-------- Extracted information

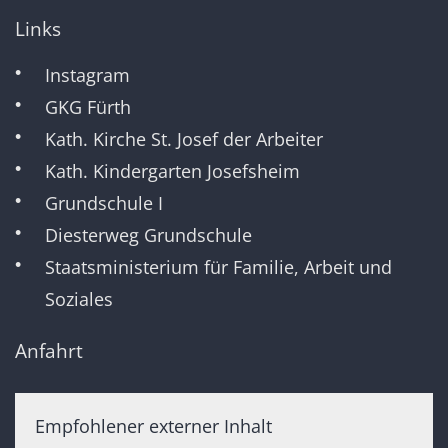
Links
Instagram
GKG Fürth
Kath. Kirche St. Josef der Arbeiter
Kath. Kindergarten Josefsheim
Grundschule I
Diesterweg Grundschule
Staatsministerium für Familie, Arbeit und
Soziales
Anfahrt
Empfohlener externer Inhalt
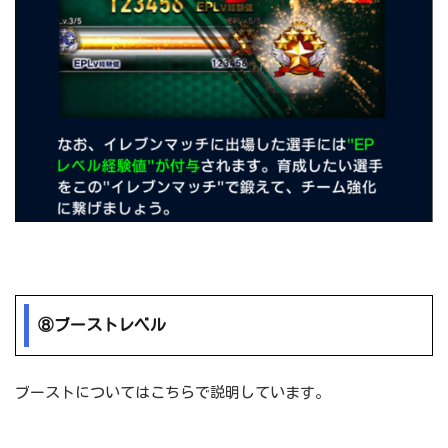
⑧ブーストレベル
ブーストについてはこちらで説明しています。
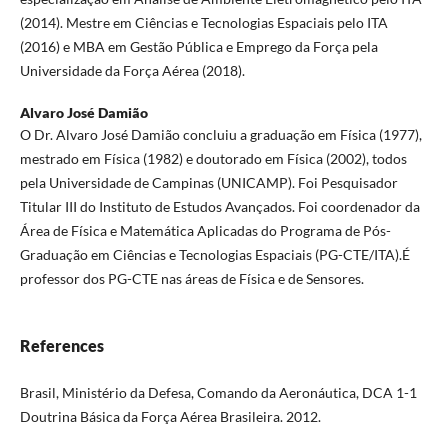
(2014). Mestre em Ciências e Tecnologias Espaciais pelo ITA
(2016) e MBA em Gestão Pública e Emprego da Força pela
Universidade da Força Aérea (2018).
Alvaro José Damião
O Dr. Alvaro José Damião concluiu a graduação em Física (1977),
mestrado em Física (1982) e doutorado em Física (2002), todos
pela Universidade de Campinas (UNICAMP). Foi Pesquisador
Titular III do Instituto de Estudos Avançados. Foi coordenador da
Área de Física e Matemática Aplicadas do Programa de Pós-
Graduação em Ciências e Tecnologias Espaciais (PG-CTE/ITA).É
professor dos PG-CTE nas áreas de Física e de Sensores.
References
Brasil, Ministério da Defesa, Comando da Aeronáutica, DCA 1-1
Doutrina Básica da Força Aérea Brasileira. 2012.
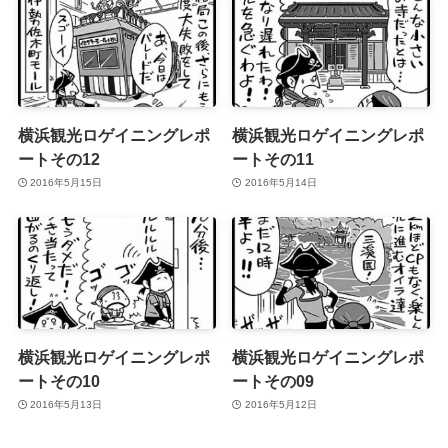
横浜観光ロゲイニングレポ
横浜観光ロゲイニングレポ
ートその12
ートその11
2016年5月15日
2016年5月14日
横浜観光ロゲイニングレポ
横浜観光ロゲイニングレポ
ートその10
ートその09
2016年5月13日
2016年5月12日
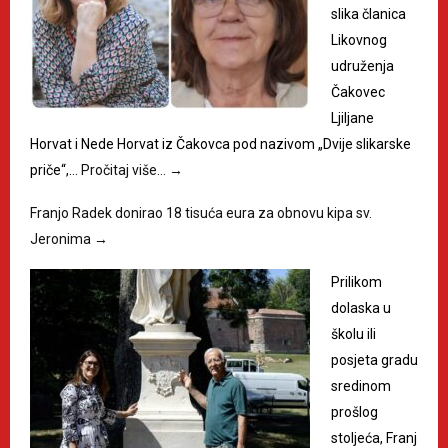
slika članica
Likovnog
udruženja
Čakovec
Ljiljane
Horvat i Nede Horvat iz Čakovca pod nazivom „Dvije slikarske
priče“,…
Pročitaj više…
→
Franjo Radek donirao 18 tisuća eura za obnovu kipa sv.
Jeronima
→
Prilikom
dolaska u
školu ili
posjeta gradu
sredinom
prošlog
stoljeća, Franj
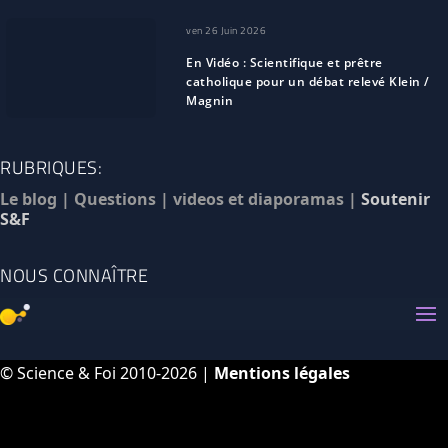
ven 26 Juin 2026
En Vidéo : Scientifique et prêtre
catholique pour un débat relevé Klein /
Magnin
RUBRIQUES:
Le blog
|
Questions
|
videos et diaporamas
|
Soutenir
S&F
NOUS CONNAÎTRE
© Science & Foi 2010-2026 |
Mentions légales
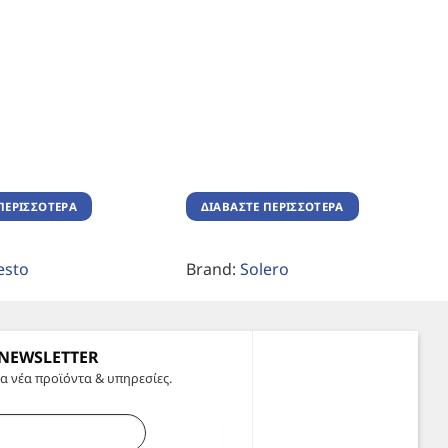
ΠΕΡΙΣΣΌΤΕΡΑ
ΔΙΑΒΆΣΤΕ ΠΕΡΙΣΣΌΤΕΡΑ
esto
Brand:
Solero
 NEWSLETTER
α νέα προϊόντα & υπηρεσίες.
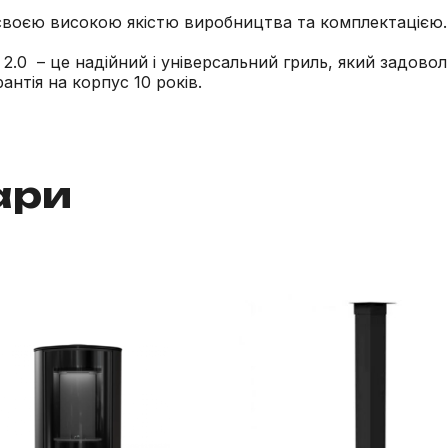
й своєю високою якістю виробництва та комплектацією.
S 2.0 – це надійний і універсальний гриль, який задово
антія на корпус 10 років.
ари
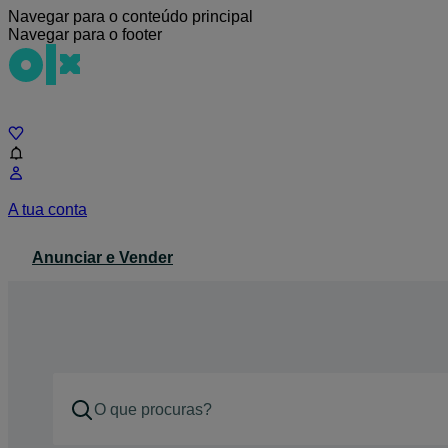
Navegar para o conteúdo principal
Navegar para o footer
Chat
A tua conta
Anunciar e Vender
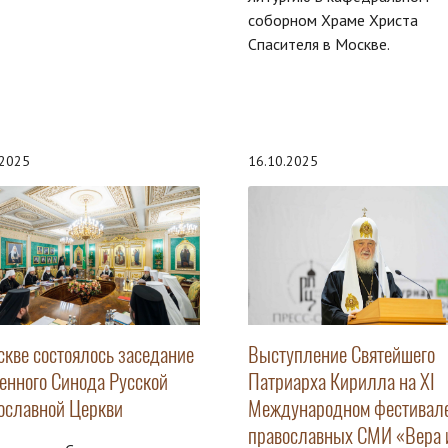
соборном Храме Христа
Спасителя в Москве.
.2025
16.10.2025
скве состоялось заседание
Выступление Святейшего
енного Синода Русской
Патриарха Кирилла на XI
ославной Церкви
Международном фестивал
православных СМИ «Вера 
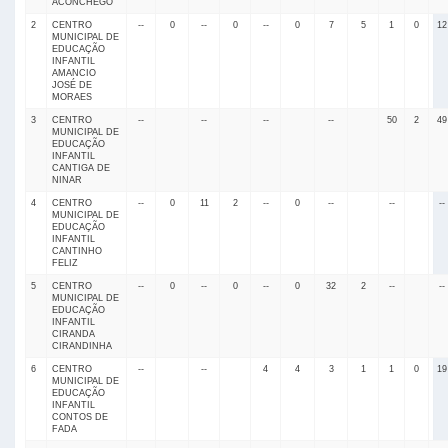
ACONCHEGO
2
CENTRO
--
0
--
0
--
0
7
5
1
0
12
MUNICIPAL DE
EDUCAÇÃO
INFANTIL
AMANCIO
JOSÉ DE
MORAES
3
CENTRO
--
--
--
--
50
2
49
MUNICIPAL DE
EDUCAÇÃO
INFANTIL
CANTIGA DE
NINAR
4
CENTRO
--
0
11
2
--
0
--
--
--
MUNICIPAL DE
EDUCAÇÃO
INFANTIL
CANTINHO
FELIZ
5
CENTRO
--
0
--
0
--
0
32
2
--
--
MUNICIPAL DE
EDUCAÇÃO
INFANTIL
CIRANDA
CIRANDINHA
6
CENTRO
--
--
4
4
3
1
1
0
19
MUNICIPAL DE
EDUCAÇÃO
INFANTIL
CONTOS DE
FADA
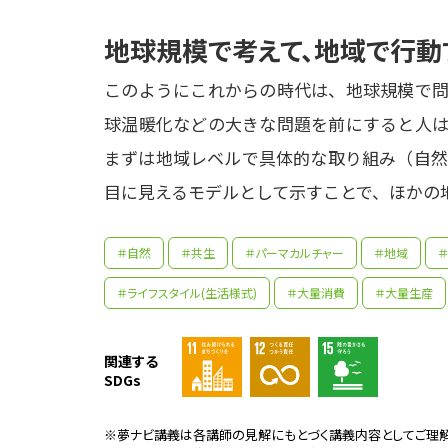
地球規模で考えて、地域で行動
このようにこれからの時代は、地球規模で問
球温暖化などの大きな問題を前にすると人は
まずは地域レベルで具体的な取り組み（自然
目に見えるモデルとして示すことで、ほかの
＃自然
＃共生
＃パーマカルチャー
＃地域
＃ライフスタイル(生活様式)
＃大量消費
＃大量生産
子ど
関連する
た。
SDGs
るな
た。
環境
参考資料
※夢ナビ講義は各講師の見解にもとづく講義内容としてご理解
んお
環境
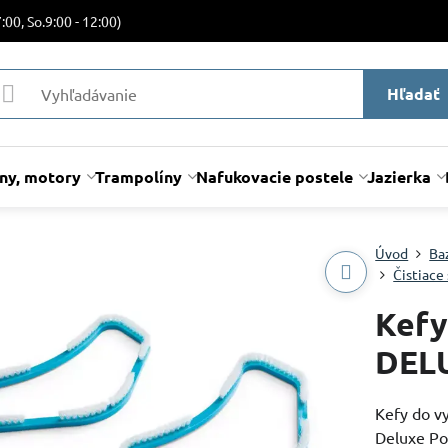
:00, So.9:00 - 12:00)
Hľadať
lny, motory
Trampolíny
Nafukovacie postele
Jazierka
Úvod
Ba
Čistiace
Kefy
DEL
Kefy do vy
Deluxe Po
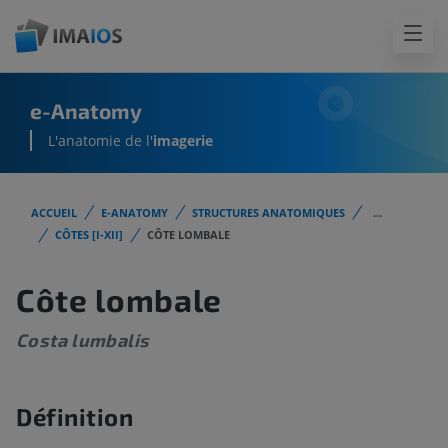
e-Anatomy
L'anatomie de l'
imagerie
ACCUEIL
E-ANATOMY
STRUCTURES ANATOMIQUES
...
CÔTES [I-XII]
CÔTE LOMBALE
Côte lombale
Costa lumbalis
Définition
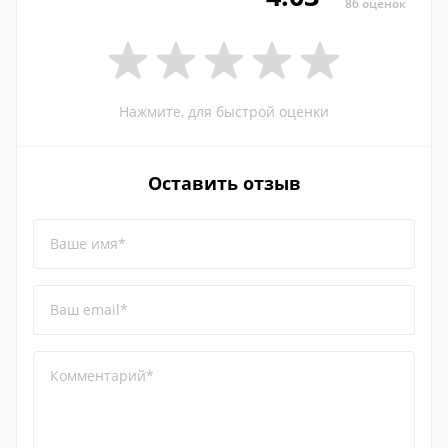
86 оценок
Нажмите, для быстрой оценки
Оставить отзыв
Ваше имя*
Ваш email*
Комментарий*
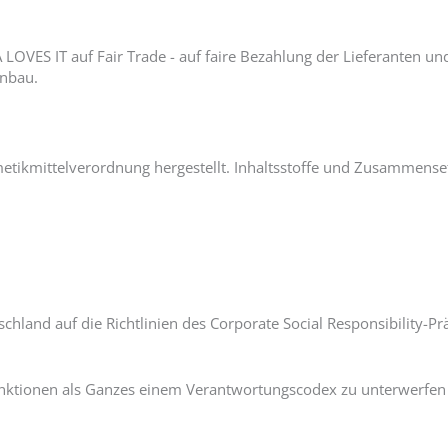
OVES IT auf Fair Trade - auf faire Bezahlung der Lieferanten un
Anbau.
tikmittelverordnung hergestellt. Inhaltsstoffe und Zusammense
schland auf die Richtlinien des Corporate Social Responsibility-
ktionen als Ganzes einem Verantwortungscodex zu unterwerfen - 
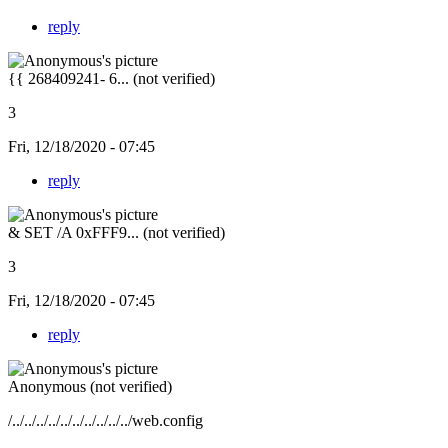
reply
{{ 268409241- 6... (not verified)
3
Fri, 12/18/2020 - 07:45
reply
& SET /A 0xFFF9... (not verified)
3
Fri, 12/18/2020 - 07:45
reply
Anonymous (not verified)
/../../../../../../../../../../web.config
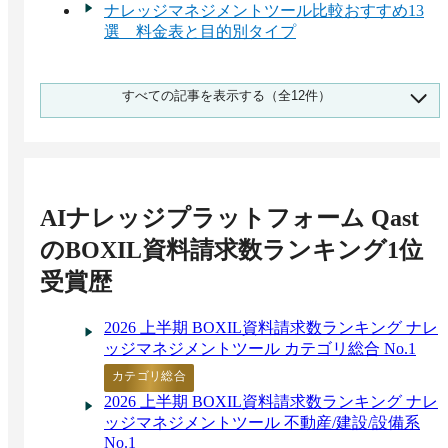
ナレッジマネジメントツール比較おすすめ13
選 料金表と目的別タイプ
スマホ対応のナレッジマネジメントツールおす
すべての記事を表示する（全12件）
すめ11選！専用アプリがあるサービスは？
社内ノウハウ共有ツール比較25選！ナレッジの
管理・蓄積におすすめ
社内Wikiツールおすすめ比較19選！事例と失敗
しないための注意点
AIナレッジプラットフォーム Qast
製造業界向けナレッジマネジメントツールおす
すめ比較！解決できる課題
のBOXIL資料請求数ランキング1位
大企業向け「ナレッジマネジメントツール」お
受賞歴
すすめ11選！選定のポイントと導入のメリット
Excelで情報共有は古い？ナレッジマネジメン
トツールと比較
2026 上半期 BOXIL資料請求数ランキング ナレ
ナレッジ共有とは？メリットとおすすめのツー
ッジマネジメントツール カテゴリ総合 No.1
ルを紹介！
カテゴリ総合
2026 上半期 BOXIL資料請求数ランキング ナレ
ッジマネジメントツール 不動産/建設/設備系
No.1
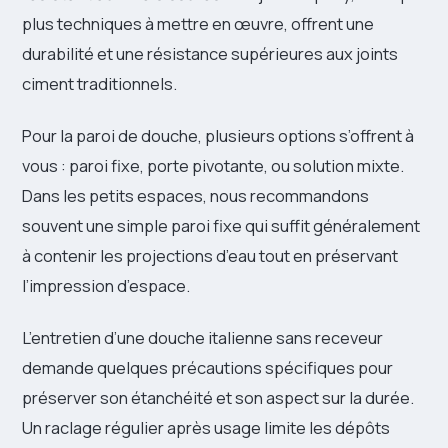
plus techniques à mettre en œuvre, offrent une
durabilité et une résistance supérieures aux joints
ciment traditionnels.
Pour la paroi de douche, plusieurs options s’offrent à
vous : paroi fixe, porte pivotante, ou solution mixte.
Dans les petits espaces, nous recommandons
souvent une simple paroi fixe qui suffit généralement
à contenir les projections d’eau tout en préservant
l’impression d’espace.
L’entretien d’une douche italienne sans receveur
demande quelques précautions spécifiques pour
préserver son étanchéité et son aspect sur la durée.
Un raclage régulier après usage limite les dépôts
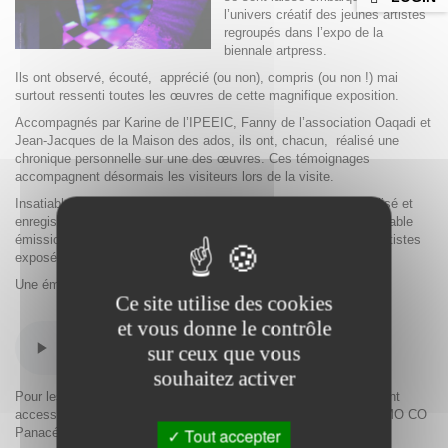
l’univers créatif des jeunes artistes
regroupés dans l’expo de la
biennale artpress.
Ils ont observé, écouté, apprécié (ou non), compris (ou non !) mai
surtout ressenti toutes les œuvres de cette magnifique exposition.
Accompagnés par Karine de l’IPEEIC, Fanny de l’association Oaqadi et
Jean-Jacques de la Maison des ados, ils ont, chacun, réalisé une
chronique personnelle sur une des œuvres. Ces témoignages
accompagnent désormais les visiteurs lors de la visite.
Insatiables, enthousiastes et motivés, les jeunes ont aussi réalisé et
enregistré en public et dans les conditions du direct une remarquable
émission sur cette expo, interviewant notamment deux jeunes artistes
exposés et une curatrice de l’exposition.
Une émission à découvrir ici.
Ce site utilise des cookies
et vous donne le contrôle
sur ceux que vous
souhaitez activer
Pour les curieux qui souhaitent entendre les chroniques, elles sont
accessibles via un QR code devant les œuvres accrochées au MO CO
Tout accepter
Panacée mais aussi directement le Sound cloud du musée ici :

----------------

**What to produce:**
Scan the entries above for the string "Força" and copy each line that contains it.

**Your response:**
(2016) e MBA em Gestão Pública e Emprego da Força pela
Universidade da Força Aérea (2018).
Doutrina Básica da Força Aérea Brasileira. 2012.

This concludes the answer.